I'm borrowing the headline for this entry -- "once more, with feeling" -- from an editorial in this week's New Republic partly because of some observations it makes quoted below and partly because new survey results out in the last 24 hours revisit themes I have covered recently: First, that the satisfaction that Americans with health insurance often express to pollsters about their coverage masks deep anxiety about its costs and stability (here and here) and second, that the emphasis in Washington on "bending the cost curve" does little to convince Americans that health care reform offers them tangible benefits (here and here).
A month ago, an ABC News analysis reported the following results from a June ABC/Washington Post poll: "About eight in 10 [adults], are concerned that reform may reduce their quality, coverage and choice of care, and increase their costs, government bureaucracy and the federal deficit, with anywhere from 51 to 62 percent 'very' worried about each of these." At the time, I passed along the conclusions of the "Democracy Corps" pollster Stan Greenberg and his colleagues that Americans are "nervous about change, but they want it," because of anxiety about "having traded off wages or gotten locked into a job because of health care or about the fate of a child with a chronic ailment who may not be able to get insurance in the future." I pointed to some data from a Kaiser Family Foundation and the Pew Research Center showing reports of putting off needed care because of costs or widespread reports of "problems" with paying the costs of health insurance or a major illness.
Yesterday, John Russonello of the left-leaning firm Belden, Russonello and Stewart released findings from a national survey it conducted last week that clearly demonstrate the anxiety that Greenberg talked about (the survey had no sponsor, although as Ben Smith notes, Russonello's client list includes health reform advocates Families USA and AARP):
- 72% of adults are worried that if someone in their family becomes seriously ill their health insurance might not cover enough of their medical bills.
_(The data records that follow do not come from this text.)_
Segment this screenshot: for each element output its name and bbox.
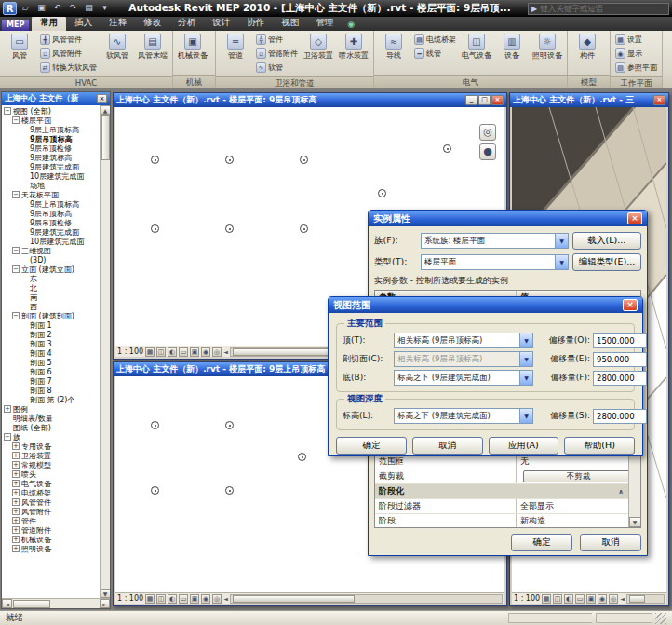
ribbon-button[interactable]: ▤电缆桥架 (412, 33, 458, 47)
close-icon[interactable]: × (653, 95, 665, 105)
close-icon[interactable]: × (627, 212, 642, 224)
level-combobox[interactable]: 标高之下 (9层建筑完成面) ▼ (394, 408, 533, 424)
view-scale-label[interactable]: 1 : 100 (117, 594, 143, 603)
scroll-down-icon[interactable]: ▼ (101, 589, 111, 598)
tree-item[interactable]: +喷头 (2, 469, 100, 479)
ribbon-button[interactable]: ✚喷水装置 (337, 33, 370, 60)
browser-horizontal-scrollbar[interactable]: ◄ ► (2, 598, 110, 608)
ribbon-button[interactable]: ━线管 (412, 47, 458, 61)
expand-icon[interactable]: + (12, 461, 20, 469)
tree-item[interactable]: +图例 (2, 404, 100, 414)
param-group-row[interactable]: 阶段化∧ (375, 484, 640, 499)
tree-item[interactable]: 9层建筑标高 (2, 153, 100, 162)
detail-level-icon[interactable]: ▦ (145, 594, 155, 604)
scroll-down-icon[interactable]: ▼ (629, 517, 641, 527)
ribbon-tab-协作[interactable]: 协作 (238, 16, 273, 31)
ribbon-panel-label[interactable]: HVAC (0, 76, 172, 88)
scroll-right-icon[interactable]: ► (100, 599, 110, 608)
search-go-icon[interactable]: ▶ (531, 5, 537, 13)
ribbon-tab-管理[interactable]: 管理 (307, 16, 342, 31)
ribbon-button[interactable]: ⇄转换为软风管 (38, 61, 99, 75)
reveal-hidden-icon[interactable]: ◎ (609, 594, 618, 604)
ok-button[interactable]: 确定 (336, 437, 407, 455)
bottom-offset-input[interactable] (593, 371, 647, 386)
ribbon-tab-视图[interactable]: 视图 (273, 16, 307, 31)
collapse-arrow-icon[interactable]: ∧ (618, 488, 624, 496)
expand-icon[interactable]: + (12, 470, 20, 478)
scroll-left-icon[interactable]: ◄ (223, 595, 228, 602)
scroll-left-icon[interactable]: ◄ (620, 595, 625, 602)
expand-icon[interactable]: + (12, 498, 20, 506)
tree-item[interactable]: 9层建筑完成面 (2, 162, 100, 171)
ribbon-tab-常用[interactable]: 常用 (32, 16, 66, 31)
close-icon[interactable]: × (623, 299, 638, 311)
ribbon-button[interactable]: ▥设备 (495, 33, 529, 60)
ribbon-panel-label[interactable]: 机械 (173, 75, 215, 88)
tree-item[interactable]: 场地 (2, 181, 100, 190)
ribbon-button[interactable]: ▫管路附件 (254, 47, 300, 61)
undo-icon[interactable]: ↶ (50, 2, 64, 15)
collapse-icon[interactable]: − (12, 191, 20, 198)
param-row[interactable]: 阶段新构造 (375, 514, 640, 528)
type-combobox[interactable]: 楼层平面 ▼ (421, 254, 569, 270)
temporary-hide-icon[interactable]: ◉ (598, 594, 607, 604)
window-titlebar[interactable]: 上海中心 主文件（新）.rvt - 三 × (510, 93, 668, 107)
help-search-box[interactable]: ▶ (528, 3, 669, 15)
tree-item[interactable]: +电气设备 (2, 479, 100, 488)
tree-item[interactable]: +风管管件 (2, 497, 100, 507)
scroll-up-icon[interactable]: ▲ (101, 105, 111, 115)
temporary-hide-icon[interactable]: ◉ (201, 594, 210, 604)
scroll-left-icon[interactable]: ◄ (223, 348, 228, 355)
quick-view-icon[interactable]: ◉ (347, 19, 355, 31)
chevron-down-icon[interactable]: ▼ (555, 234, 568, 248)
crop-region-icon[interactable]: ▭ (179, 594, 188, 604)
tree-item[interactable]: +管道附件 (2, 525, 100, 535)
window-titlebar[interactable]: 上海中心 主文件（新）.rvt - 楼层平面: 9层吊顶标高 _ □ × (114, 93, 506, 107)
ribbon-panel-label[interactable]: 工作平面 (611, 76, 662, 88)
chevron-down-icon[interactable]: ▼ (519, 371, 532, 385)
param-row[interactable]: 截剪裁不剪裁 (375, 469, 640, 484)
ribbon-button[interactable]: ▣机械设备 (176, 33, 209, 60)
scrollbar-thumb[interactable] (629, 595, 646, 603)
open-icon[interactable]: ▱ (19, 2, 33, 15)
tree-item[interactable]: 北 (2, 283, 100, 292)
tree-item[interactable]: 10层建筑完成面 (2, 171, 100, 181)
detail-level-icon[interactable]: ▦ (542, 594, 551, 604)
ribbon-tab-设计[interactable]: 设计 (204, 16, 238, 31)
maximize-icon[interactable]: □ (478, 95, 491, 105)
resize-grip-icon[interactable] (655, 613, 666, 624)
top-offset-input[interactable] (593, 333, 647, 348)
param-row[interactable]: 阶段过滤器全部显示 (375, 499, 640, 514)
tree-item[interactable]: +照明设备 (2, 544, 100, 553)
model-graphics-icon[interactable]: ◫ (156, 347, 166, 357)
print-icon[interactable]: ▤ (82, 2, 96, 15)
tree-item[interactable]: 南 (2, 292, 100, 302)
tree-item[interactable]: 东 (2, 274, 100, 283)
collapse-icon[interactable]: − (4, 433, 11, 441)
steering-wheel-icon[interactable]: ◎ (479, 124, 496, 141)
redo-icon[interactable]: ↷ (66, 2, 80, 15)
expand-icon[interactable]: + (12, 536, 20, 543)
view-scale-label[interactable]: 1 : 100 (117, 347, 143, 356)
tree-item[interactable]: 剖面 4 (2, 348, 100, 358)
tree-item[interactable]: (3D) (2, 255, 100, 265)
expand-icon[interactable]: + (12, 452, 20, 459)
close-icon[interactable]: × (491, 95, 504, 105)
tree-item[interactable]: 9层吊顶标高 (2, 134, 100, 143)
collapse-icon[interactable]: − (12, 312, 20, 319)
tree-item[interactable]: 剖面 7 (2, 376, 100, 386)
ribbon-button[interactable]: ◉显示 (613, 47, 659, 61)
view-scale-label[interactable]: 1 : 100 (514, 594, 540, 603)
shadows-icon[interactable]: ◐ (564, 594, 573, 604)
collapse-icon[interactable]: − (4, 107, 11, 115)
tree-item[interactable]: 西 (2, 302, 100, 311)
tree-item[interactable]: 9层建筑完成面 (2, 227, 100, 237)
scrollbar-thumb[interactable] (233, 595, 355, 603)
top-combobox[interactable]: 相关标高 (9层吊顶标高) ▼ (394, 333, 533, 348)
family-combobox[interactable]: 系统族: 楼层平面 ▼ (421, 233, 569, 249)
zoom-icon[interactable]: ● (479, 143, 496, 160)
tree-item[interactable]: −视图 (全部) (2, 106, 100, 115)
tree-item[interactable]: 剖面 5 (2, 358, 100, 367)
ribbon-button[interactable]: ▭风管 (3, 33, 36, 60)
tree-item[interactable]: +风管附件 (2, 507, 100, 516)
Nearly half the country -- 47 % -- is very worried about inadequate health coverage.
- 65% worry that if they lose or change jobs they might lose their health insurance and not be able to afford new health insurance. Again, close to one out of every two Americans -- 46% -- is very worried about losing health care.
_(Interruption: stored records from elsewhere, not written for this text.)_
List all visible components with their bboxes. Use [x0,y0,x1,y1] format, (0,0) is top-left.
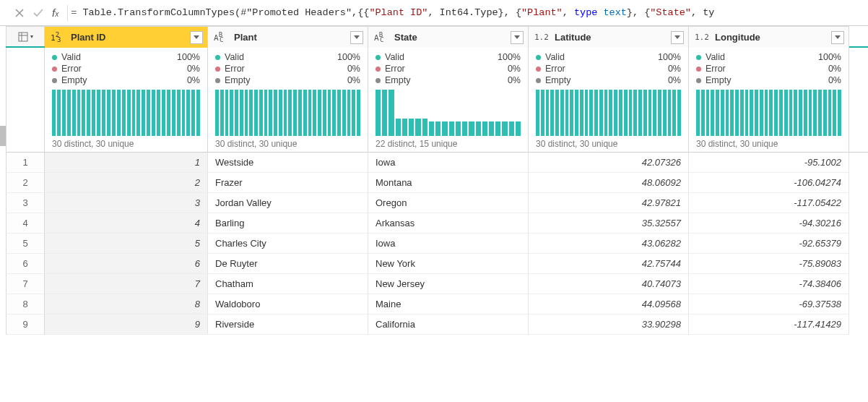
row-number[interactable]: 1 [6,153,45,173]
cell[interactable]: 42.97821 [529,193,689,213]
cell[interactable]: Waldoboro [208,294,368,315]
table-row[interactable]: 11WestsideIowa42.07326-95.1002 [6,153,868,173]
cell[interactable]: 48.06092 [529,173,689,193]
cell[interactable]: Oregon [368,193,529,213]
column-header-plant[interactable]: ABCPlant [208,26,368,48]
quality-valid: Valid100% [52,52,200,62]
row-number[interactable]: 9 [6,315,45,335]
error-dot-icon [376,67,381,72]
int-type-icon[interactable]: 123 [51,31,66,44]
column-filter-dropdown[interactable] [190,31,203,44]
table-row[interactable]: 22FrazerMontana48.06092-106.04274 [6,173,868,193]
table-row[interactable]: 88WaldoboroMaine44.09568-69.37538 [6,294,868,315]
cell[interactable]: 1 [45,153,208,173]
cell[interactable]: Barling [208,213,368,234]
cell[interactable]: 2 [45,173,208,193]
table-row[interactable]: 33Jordan ValleyOregon42.97821-117.05422 [6,193,868,213]
cell[interactable]: 4 [45,213,208,234]
cell[interactable]: 43.06282 [529,234,689,254]
cell[interactable]: -95.1002 [689,153,849,173]
cell[interactable]: -69.37538 [689,294,849,315]
formula-input[interactable]: = Table.TransformColumnTypes(#"Promoted … [71,7,864,18]
quality-valid: Valid100% [215,52,360,62]
cell[interactable]: Maine [368,294,529,315]
cell[interactable]: Riverside [208,315,368,335]
column-filter-dropdown[interactable] [671,31,684,44]
empty-dot-icon [376,78,381,83]
cell[interactable]: -92.65379 [689,234,849,254]
cell[interactable]: 42.07326 [529,153,689,173]
column-header-state[interactable]: ABCState [368,26,529,48]
cell[interactable]: 44.09568 [529,294,689,315]
quality-empty: Empty0% [376,75,521,85]
row-number[interactable]: 7 [6,274,45,294]
row-number[interactable]: 5 [6,234,45,254]
row-number[interactable]: 4 [6,213,45,234]
column-filter-dropdown[interactable] [831,31,844,44]
column-filter-dropdown[interactable] [511,31,524,44]
cell[interactable]: 42.75744 [529,254,689,274]
cell[interactable]: 6 [45,254,208,274]
row-number[interactable]: 8 [6,294,45,315]
cell[interactable]: -74.38406 [689,274,849,294]
abc-type-icon[interactable]: ABC [374,31,390,44]
cell[interactable]: 40.74073 [529,274,689,294]
cell[interactable]: -106.04274 [689,173,849,193]
cell[interactable]: Iowa [368,153,529,173]
dec-type-icon[interactable]: 1.2 [534,33,550,42]
cell[interactable]: Chatham [208,274,368,294]
cell[interactable]: Westside [208,153,368,173]
cell[interactable]: Charles City [208,234,368,254]
quality-empty: Empty0% [52,75,200,85]
cell[interactable]: 3 [45,193,208,213]
cell[interactable]: -117.05422 [689,193,849,213]
cell[interactable]: 8 [45,294,208,315]
valid-dot-icon [376,55,381,60]
quality-valid: Valid100% [536,52,681,62]
cell[interactable]: -75.89083 [689,254,849,274]
cell[interactable]: -94.30216 [689,213,849,234]
cell[interactable]: Frazer [208,173,368,193]
cell[interactable]: California [368,315,529,335]
abc-type-icon[interactable]: ABC [214,31,230,44]
cell[interactable]: Jordan Valley [208,193,368,213]
formula-commit-button[interactable] [29,4,48,22]
cell[interactable]: 7 [45,274,208,294]
dec-type-icon[interactable]: 1.2 [695,33,711,42]
formula-cancel-button[interactable] [10,4,29,22]
cell[interactable]: 35.32557 [529,213,689,234]
cell[interactable]: 33.90298 [529,315,689,335]
table-row[interactable]: 55Charles CityIowa43.06282-92.65379 [6,234,868,254]
table-row[interactable]: 77ChathamNew Jersey40.74073-74.38406 [6,274,868,294]
quality-error: Error0% [52,64,200,74]
cell[interactable]: -117.41429 [689,315,849,335]
valid-dot-icon [536,55,541,60]
select-all-corner[interactable]: ▾ [6,26,45,46]
cell[interactable]: Arkansas [368,213,529,234]
table-row[interactable]: 44BarlingArkansas35.32557-94.30216 [6,213,868,234]
table-icon [18,32,28,42]
cell[interactable]: Montana [368,173,529,193]
row-number[interactable]: 6 [6,254,45,274]
column-header-latitude[interactable]: 1.2Latitude [529,26,689,48]
column-header-plant-id[interactable]: 123Plant ID [45,26,208,48]
distinct-summary: 30 distinct, 30 unique [52,139,200,149]
quality-error: Error0% [215,64,360,74]
cell[interactable]: New Jersey [368,274,529,294]
column-header-longitude[interactable]: 1.2Longitude [689,26,849,48]
column-filter-dropdown[interactable] [350,31,363,44]
table-row[interactable]: 66De RuyterNew York42.75744-75.89083 [6,254,868,274]
cell[interactable]: De Ruyter [208,254,368,274]
data-grid: ▾ 123Plant IDABCPlantABCState1.2Latitude… [0,26,868,335]
cell[interactable]: 9 [45,315,208,335]
distinct-summary: 30 distinct, 30 unique [215,139,360,149]
cell[interactable]: 5 [45,234,208,254]
table-row[interactable]: 99RiversideCalifornia33.90298-117.41429 [6,315,868,335]
cell[interactable]: Iowa [368,234,529,254]
quality-empty: Empty0% [215,75,360,85]
quality-valid: Valid100% [376,52,521,62]
row-number[interactable]: 2 [6,173,45,193]
row-number[interactable]: 3 [6,193,45,213]
cell[interactable]: New York [368,254,529,274]
column-profile-latitude: Valid100%Error0%Empty0%30 distinct, 30 u… [529,48,689,152]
- 60% say they worry that if someone in their family becomes seriously ill their health insurance might drop their coverage. 41% worry very much.
- 56% worry that if they lose or change jobs they might not be able to get new health insurance because of a pre-existing condition. Nearly four in ten -38% -- worry about this very much.
For those following the debate, the benefits you perceive in health care reform (or the lack thereof) may depend on your politics. So, as reported in this morning's Washington Post, while Republican pollster Ed Goeas may see only a "focus on the uninsured" packaged to "convince people that's not the case," I find the new data from Russonello tends to support a contrary argument from Democrat Greenberg in the same article: "There's a real power in telling people, 'We're going to do something to make sure you don't lose your insurance if you lose your job.' "
But are Americans hearing that potentially powerful argument? New data from Gallup implies that they are not. Gallup finds that while 48% of Americans say that they personally have a "good understanding of the issues involved in the national debate over healthcare reform," only 27% say they same for members of Congress.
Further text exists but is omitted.